Page-level text extractions
--- START ---

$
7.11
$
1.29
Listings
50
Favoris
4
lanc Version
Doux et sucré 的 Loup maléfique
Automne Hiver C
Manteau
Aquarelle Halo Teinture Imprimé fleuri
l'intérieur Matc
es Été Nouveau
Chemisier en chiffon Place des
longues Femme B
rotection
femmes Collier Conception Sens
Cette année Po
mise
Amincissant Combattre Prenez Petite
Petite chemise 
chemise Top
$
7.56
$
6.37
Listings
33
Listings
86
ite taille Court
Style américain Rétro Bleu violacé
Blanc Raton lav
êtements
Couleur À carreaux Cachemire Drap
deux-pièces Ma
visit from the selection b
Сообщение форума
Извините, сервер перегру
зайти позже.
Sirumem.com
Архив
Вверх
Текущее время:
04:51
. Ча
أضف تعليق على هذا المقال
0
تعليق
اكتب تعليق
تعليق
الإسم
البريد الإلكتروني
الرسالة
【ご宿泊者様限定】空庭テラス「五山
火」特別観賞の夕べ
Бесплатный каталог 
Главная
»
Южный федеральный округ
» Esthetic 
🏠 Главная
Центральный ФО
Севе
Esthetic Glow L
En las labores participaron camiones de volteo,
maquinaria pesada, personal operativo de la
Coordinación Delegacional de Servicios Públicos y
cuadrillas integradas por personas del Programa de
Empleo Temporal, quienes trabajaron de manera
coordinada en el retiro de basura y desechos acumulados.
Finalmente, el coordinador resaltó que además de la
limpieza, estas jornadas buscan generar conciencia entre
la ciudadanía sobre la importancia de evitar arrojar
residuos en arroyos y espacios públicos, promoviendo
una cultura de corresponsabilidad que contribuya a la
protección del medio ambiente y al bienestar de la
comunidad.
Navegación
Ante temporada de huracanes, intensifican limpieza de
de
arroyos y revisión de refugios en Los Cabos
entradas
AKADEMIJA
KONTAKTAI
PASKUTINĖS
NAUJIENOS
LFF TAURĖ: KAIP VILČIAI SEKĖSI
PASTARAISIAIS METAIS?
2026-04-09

--- END ---

Exactly as they appear above, print all the entries.

→ **Task answer**:
$
7.11
$
1.29
Listings
50
Favoris
4
lanc Version
Doux et sucré 的 Loup maléfique
Automne Hiver C
Manteau
Aquarelle Halo Teinture Imprimé fleuri
l'intérieur Matc
es Été Nouveau
Chemisier en chiffon Place des
longues Femme B
rotection
femmes Collier Conception Sens
Cette année Po
mise
Amincissant Combattre Prenez Petite
Petite chemise 
chemise Top
$
7.56
$
6.37
Listings
33
Listings
86
ite taille Court
Style américain Rétro Bleu violacé
Blanc Raton lav
êtements
Couleur À carreaux Cachemire Drap
deux-pièces Ma
visit from the selection b
Сообщение форума
Извините, сервер перегру
зайти позже.
Sirumem.com
Архив
Вверх
Текущее время:
04:51
. Ча
أضف تعليق على هذا المقال
0
تعليق
اكتب تعليق
تعليق
الإسم
البريد الإلكتروني
الرسالة
【ご宿泊者様限定】空庭テラス「五山
火」特別観賞の夕べ
Бесплатный каталог 
Главная
»
Южный федеральный округ
» Esthetic 
🏠 Главная
Центральный ФО
Севе
Esthetic Glow L
En las labores participaron camiones de volteo,
maquinaria pesada, personal operativo de la
Coordinación Delegacional de Servicios Públicos y
cuadrillas integradas por personas del Programa de
Empleo Temporal, quienes trabajaron de manera
coordinada en el retiro de basura y desechos acumulados.
Finalmente, el coordinador resaltó que además de la
limpieza, estas jornadas buscan generar conciencia entre
la ciudadanía sobre la importancia de evitar arrojar
residuos en arroyos y espacios públicos, promoviendo
una cultura de corresponsabilidad que contribuya a la
protección del medio ambiente y al bienestar de la
comunidad.
Navegación
Ante temporada de huracanes, intensifican limpieza de
de
arroyos y revisión de refugios en Los Cabos
entradas
AKADEMIJA
KONTAKTAI
PASKUTINĖS
NAUJIENOS
LFF TAURĖ: KAIP VILČIAI SEKĖSI
PASTARAISIAIS METAIS?
2026-04-09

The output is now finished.